» **Instructions to follow**
Only the lines that contain the string "торговельно" belong in the answer; pull them from the records.

+++ Record set +++

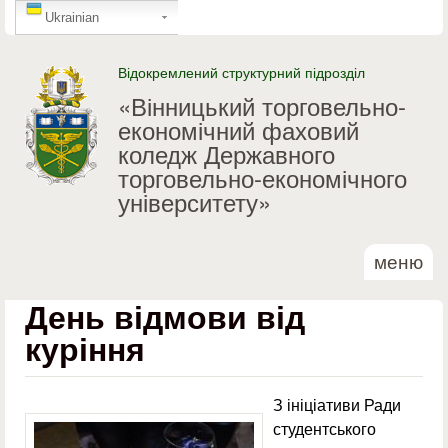
GTranslate
Перейти до основного
Ukrainian
матеріалу
Відокремлений структурний підрозділ
«Вінницький торговельно-
економічний фаховий
коледж Державного
торговельно-економічного
університету»
меню
День відмови від
куріння
З ініціативи Ради
студентського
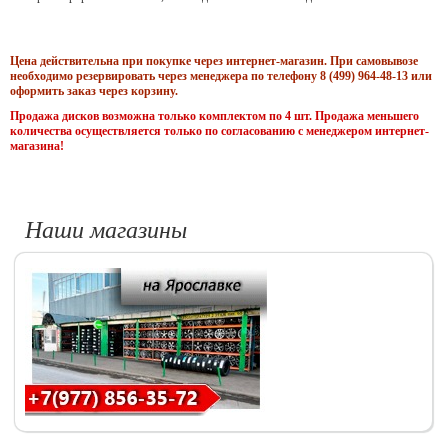
Цена действительна при покупке через интернет-магазин. При самовывозе
необходимо резервировать через менеджера по телефону 8 (499) 964-48-13 или
оформить заказ через корзину.
Продажа дисков возможна только комплектом по 4 шт. Продажа меньшего
количества осуществляется только по согласованию с менеджером интернет-
магазина!
Наши магазины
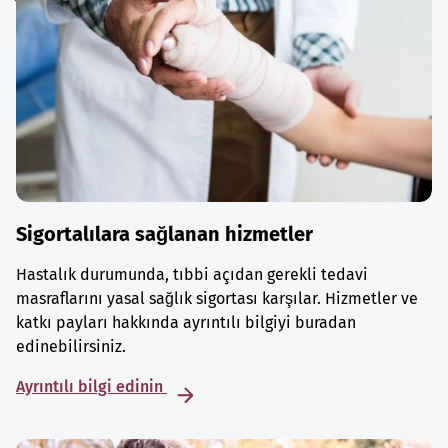
Sigortalılara sağlanan hizmetler
Hastalık durumunda, tıbbi açıdan gerekli tedavi
masraflarını yasal sağlık sigortası karşılar. Hizmetler ve
katkı payları hakkında ayrıntılı bilgiyi buradan
edinebilirsiniz.
Ayrıntılı bilgi edinin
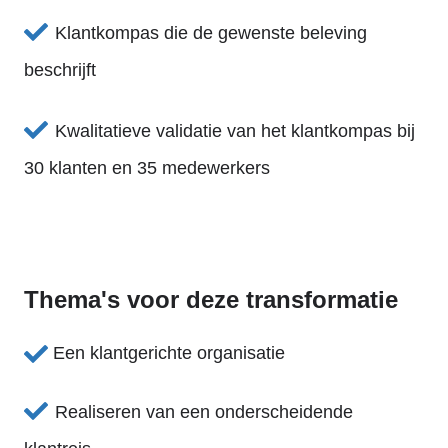
Klantkompas die de gewenste beleving
beschrijft
Kwalitatieve validatie van het klantkompas bij
30 klanten en 35 medewerkers
Thema's voor deze transformatie
Een klantgerichte organisatie
Realiseren van een onderscheidende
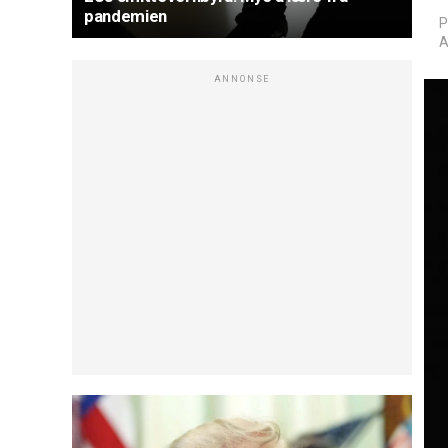
pandemien
P
A
ANNONSE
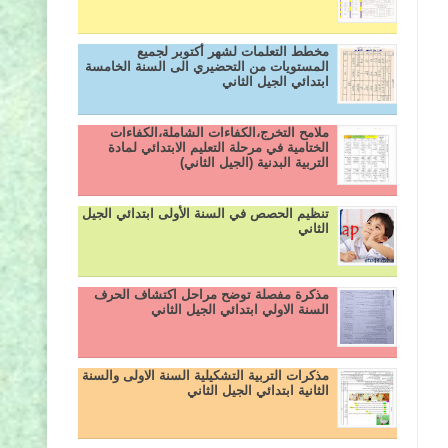
مخطط التعلمات لشهر أكتوبر لجميع
المستويات من التحضيري الى السنة الخامسة
ابتدائي الجيل الثاني
ملامح التخرج،الكفاءات الشاملة،الكفاءات
الختامية في مرحلة التعليم الابتدائي لمادة
التربية البدنية (الجيل الثاني)
تنظيم الحصص في السنة الأولى ابتدائي الجيل
الثاني
مذكرة مفصلة توضح مراحل اكتشاف الحرف
السنة الاولي ابتدائي الجيل الثاني
مذكرات التربية التشكيلية السنة الاولى والسنة
الثانية ابتدائي الجيل الثاني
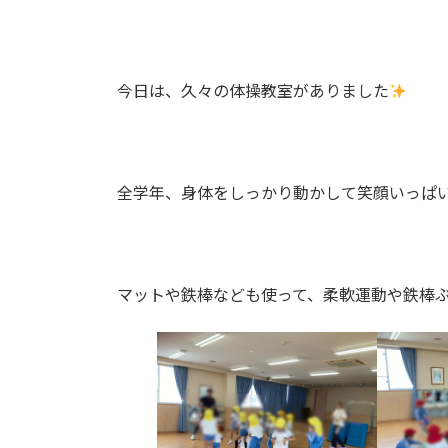
今日は、久々の体操教室がありました
全学年、身体をしっかり動かして笑顔いっぱ
マットや鉄棒なども使って、柔軟運動や鉄棒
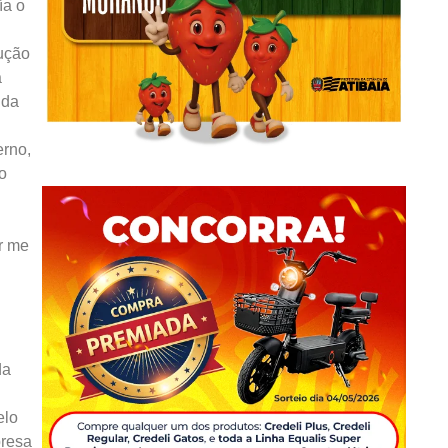
ía o
rução
a
 da
erno,
o
r me
da
elo
presa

+++

» **Your response**
«Вінницький торговельно-
торговельно-економічного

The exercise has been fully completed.